# Working with Pandas example

> This guide assumes that you have set up TimescaleDB with TLSS to export Home Assistant data. For more info check [here](https://nghome.dev/docs/implementation/data_collection/timescale)

This notebook shows how you can work with Pandas to manipulate and process data coming from Home Assistant.

When you're going to use Pandas in your Home Automation setup you'll retrieve the needed data from your TimescaleDB Database. Seeing that this is not an option when working in a Google Colab notebook, I extracted some data from my database and made it available as a CSV that we can load in.
If you are interested in how to retrieve the data from the database, check the full example at the bottom of this workbook.

Good to note is that this notebook is meant as more of a hands-on showcase. I will use a lot of pandas functions that can be a bit confusing, please refer to the official [pandas docs](https://pandas.pydata.org/docs/) for more info.

## Prerequisites

Before we can start using Pandas we need to install the package first. Run the code block below to get pandas install through pip.

In [None]:
!pip install pandas

After that we import the `pandas` package by running the code block below. 

In [2]:
import pandas as pd

## Retrieving data

Now that we have all prerequisites set up we can retrieve the prepared data from the CSV file.

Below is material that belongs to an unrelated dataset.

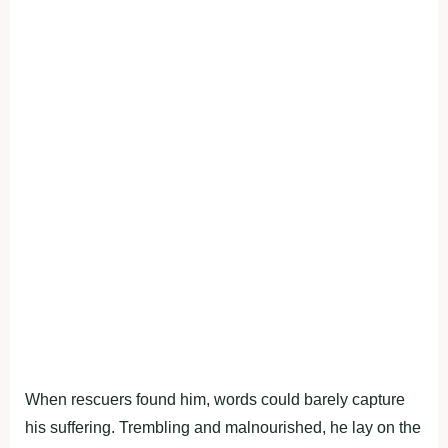
When rescuers found him, words could barely capture
his suffering. Trembling and malnourished, he lay on the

The data in this file has 3 columns:

* `time` - The time at which the state change was recorded.
* `entity_id` - The entity id of the specific sensor.
* `state` - The recorded state of the sensor.

We retrieve this CSV file by using the `read_csv()` file provided by pandas. This function reads the file and parses it into a `DataFrame` object.

We then call the `head()` function on this DataFrame to show its first 5 entries.

In [6]:
# Retrieve the data from CSV
df = pd.read_csv('https://raw.githubusercontent.com/moonen-home-automation/colab-notebooks/main/pandas-example/data/sensor_values.csv')
# Show the first 5 items
df.head()

Unnamed: 0,time,entity_id,state
0,2024-07-12 19:36:04.882570,sensor.indoor_lux,386.0
1,2024-07-12 19:36:28.115302,sensor.sun_azimuth,101.1
2,2024-07-12 19:36:40.420371,sensor.sun_azimuth,227.1
3,2024-07-12 19:36:49.616662,sensor.indoor_lux,515.0
4,2024-07-12 19:36:31.442474,sensor.outdoor_temp,19.6


You can now see that the data has been retrieved successfully and the first 5 entries are presented to you.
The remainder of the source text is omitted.